• **PROBLEM REQUIREMENTS**: Write out, word for word and with no pictures, each line below from the one containing "n el caso de las bases de datos" through the one containing "ботку данных", both included, and no other line.
RECORD SET: Begin
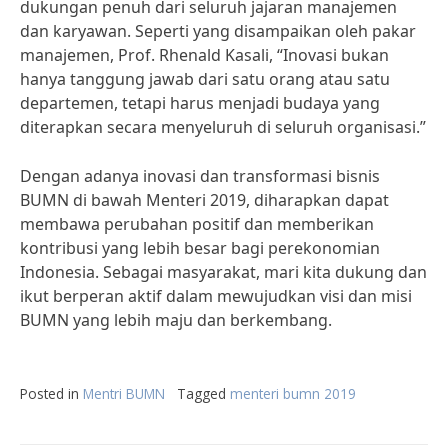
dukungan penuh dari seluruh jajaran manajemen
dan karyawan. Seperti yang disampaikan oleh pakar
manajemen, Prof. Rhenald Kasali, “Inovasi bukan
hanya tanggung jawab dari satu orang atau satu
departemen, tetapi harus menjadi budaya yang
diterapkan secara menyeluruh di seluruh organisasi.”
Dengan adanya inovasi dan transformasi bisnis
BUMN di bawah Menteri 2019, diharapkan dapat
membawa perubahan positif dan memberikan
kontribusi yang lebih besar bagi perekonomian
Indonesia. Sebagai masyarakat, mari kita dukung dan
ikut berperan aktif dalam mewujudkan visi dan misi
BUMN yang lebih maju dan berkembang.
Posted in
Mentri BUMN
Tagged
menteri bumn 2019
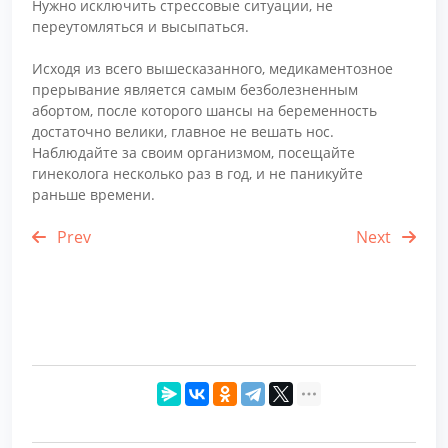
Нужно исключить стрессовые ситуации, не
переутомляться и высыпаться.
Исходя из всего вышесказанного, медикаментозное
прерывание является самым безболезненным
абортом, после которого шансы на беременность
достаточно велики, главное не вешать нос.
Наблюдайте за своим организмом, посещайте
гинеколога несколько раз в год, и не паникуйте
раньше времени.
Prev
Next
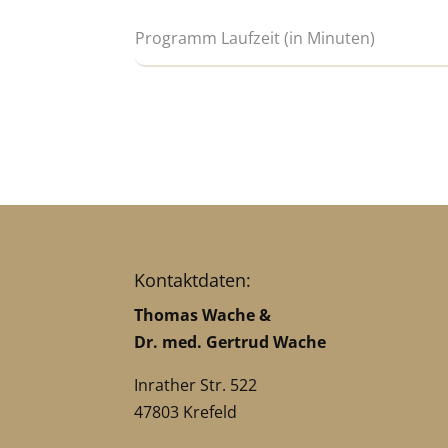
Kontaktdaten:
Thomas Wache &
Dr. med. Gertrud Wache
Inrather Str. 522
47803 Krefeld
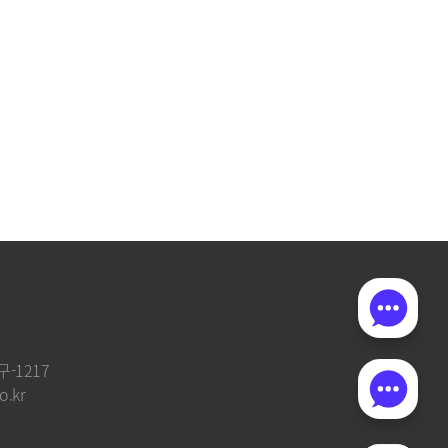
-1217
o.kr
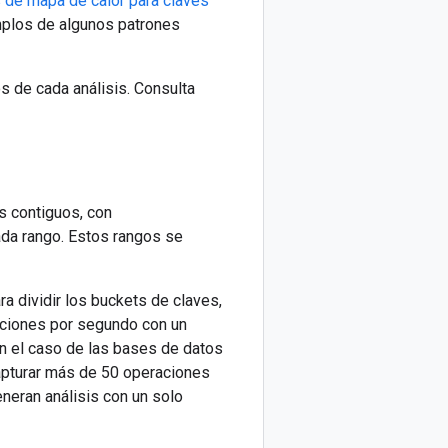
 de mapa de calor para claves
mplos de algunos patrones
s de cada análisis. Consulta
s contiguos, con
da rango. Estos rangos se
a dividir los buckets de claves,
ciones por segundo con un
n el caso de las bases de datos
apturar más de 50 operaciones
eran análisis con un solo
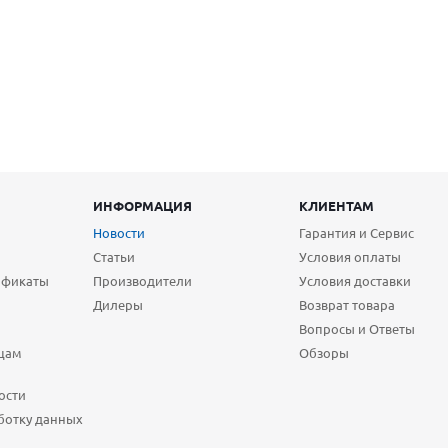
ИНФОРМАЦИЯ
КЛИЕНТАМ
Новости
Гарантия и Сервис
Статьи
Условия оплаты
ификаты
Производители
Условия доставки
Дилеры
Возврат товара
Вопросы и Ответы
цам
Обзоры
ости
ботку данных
RECORD SET: End
RECORD SET: Begin
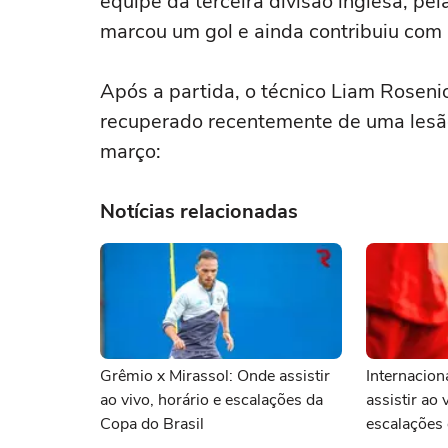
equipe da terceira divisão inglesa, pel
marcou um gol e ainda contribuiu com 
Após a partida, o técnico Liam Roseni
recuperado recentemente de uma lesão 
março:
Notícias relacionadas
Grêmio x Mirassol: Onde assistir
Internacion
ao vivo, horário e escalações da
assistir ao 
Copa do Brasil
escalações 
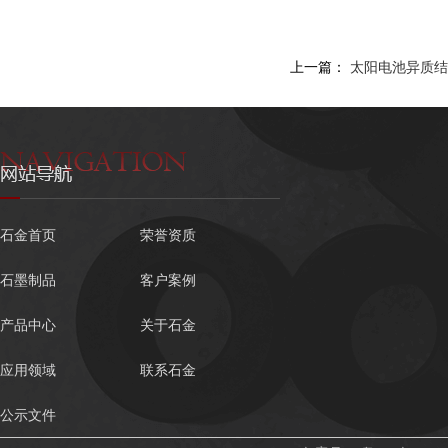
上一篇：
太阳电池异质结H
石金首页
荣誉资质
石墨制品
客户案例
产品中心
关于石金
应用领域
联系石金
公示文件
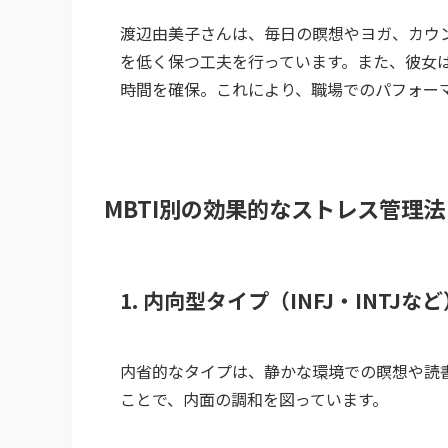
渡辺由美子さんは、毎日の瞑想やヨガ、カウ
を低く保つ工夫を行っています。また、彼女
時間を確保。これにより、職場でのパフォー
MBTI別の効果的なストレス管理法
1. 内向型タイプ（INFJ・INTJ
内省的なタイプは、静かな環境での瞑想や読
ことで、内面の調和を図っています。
RECORD SET: End
• **TASK OUTPUT**:
n el caso de las bases de datos
apturar más de 50 operaciones
eran análisis con un solo
ИНФОРМАЦИЯ
КЛИЕНТАМ
Новости
Гарантия и Сервис
Статьи
Условия оплаты
ификаты
Производители
Условия доставки
Дилеры
Возврат товара
Вопросы и Ответы
цам
Обзоры
ости
ботку данных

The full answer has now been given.